Shaw e a sua irmã, Nala, de 3 anos, têm um defeito no gene que produz uma enzima, a arilsulfatase A
(ARSA). Isto faz com que haja uma acumulação de substâncias no cérebro e no sistema
nervoso, os sulfatídeos, que provocam danos no sistema nervoso e a perda progressiva de capacidades físicas e, mais tarde, da capacidade mental. As duas crianças foram diagnosticadas em abril do ano passado.
Esta terapia genética, que substitui um gene defeituoso dentro das células do corpo e foi utilizada para tratar Shaw é, neste momento, de acordo com o Sistema Nacional de Saúde britânico (NHS), o medicamento aprovado pela Agência Europeia do Medicamento (EMA, na sigla inglesa) mais caro do mundo: 2,8 milhões de libras, mais de 3 milhões de euros.
As opções de tratamento para a leucodistrofia metacromática dependem do momento em que for diagnosticada, com a sua maioria a relacionar-se com a gestão dos sintomas. Em casos assintomáticos ou que revelam sintomas mínimos, é possível realizar um transplante de células estaminais sanguíneas para retardar a progressão dos sintomas, mas quando não se encontra um dador, os doentes podem receber, tal como Teddi, o Libmeldy, autorizado na Europa em 2020 (e não testado em adultos): neste caso, as células estaminais sanguíneas do próprio doente são recolhidas, modificadas no laboratório com um gene que produz proteínas que degradam os sulfatídeos; estas células são, depois, administradas novamente ao doente.

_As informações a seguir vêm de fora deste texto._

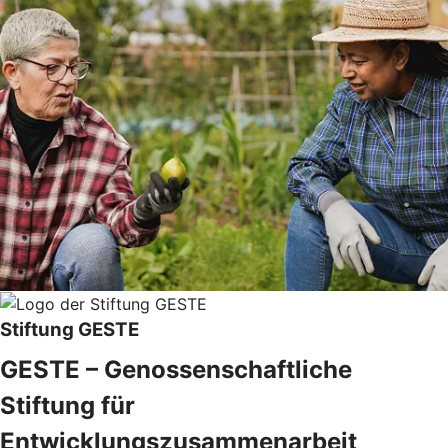
Stiftung GESTE
GESTE – Genossenschaftliche
Stiftung für
Entwicklungszusammenarbeit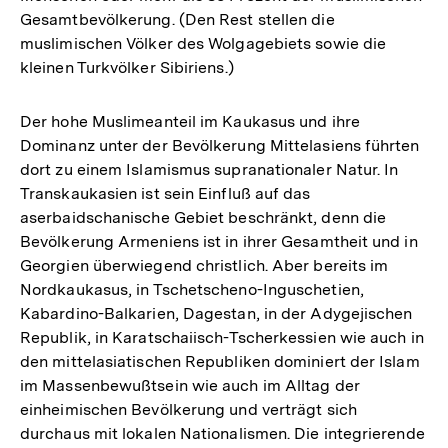
Gesamtbevölkerung. (Den Rest stellen die
muslimischen Völker des Wolgagebiets sowie die
kleinen Turkvölker Sibiriens.)
Der hohe Muslimeanteil im Kaukasus und ihre
Dominanz unter der Bevölkerung Mittelasiens führten
dort zu einem Islamismus supranationaler Natur. In
Transkaukasien ist sein Einfluß auf das
aserbaidschanische Gebiet beschränkt, denn die
Bevölkerung Armeniens ist in ihrer Gesamtheit und in
Georgien überwiegend christlich. Aber bereits im
Nordkaukasus, in Tschetscheno-Inguschetien,
Kabardino-Balkarien, Dagestan, in der Adygejischen
Republik, in Karatschaiisch-Tscherkessien wie auch in
den mittelasiatischen Republiken dominiert der Islam
im Massenbewußtsein wie auch im Alltag der
einheimischen Bevölkerung und verträgt sich
durchaus mit lokalen Nationalismen. Die integrierende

Por ter um poder altamente incapacitante, os doentes recém-diagnosticados com a doença têm uma expectativa de vida de apenas cinco a oito anos e, por isso, este medicamento transformou-se no símbolo de esperança para a família de Shaw, que não revela, agora, quaisquer sinais da doença. “A Teddi está absolutamente bem. Anda, corre, fala imenso, não existe qualquer sintoma da doença, até agora”, diz, citada pelo NHS, a mãe da criança, Ally.
Nala, pelo contrário, já não foi elegível para realizar a terapia. Isto porque, segundo o seu folheto informativo, o medicamento é indicado para crianças com as formas “infantil tardia” ou “juvenil precoce” da doença que ainda não desenvolveram nenhum sinal ou sintoma e “em crianças que, nas mesmas formas da doença, “começaram a desenvolver sintomas, mas ainda não estão a piorar rapidamente”.
“Ouvir que a nossa primeira filha não era elegível para nenhum tratamento, que ia continuar a perder todas as suas funções e morrer extremamente jovem foi a coisa mais dolorosa e difícil de aceitar”, afirma Ally, acrescentando, contudo, sentir-se “extremamente privilegiada” por Teddi “ser a primeira criança a receber o tratamento Serviço Nacional de Saúde”. Shaw realizou o procedimento num dos cinco locais na Europa onde se pode fazê-lo, o Royal Manchester Children’s Hospital.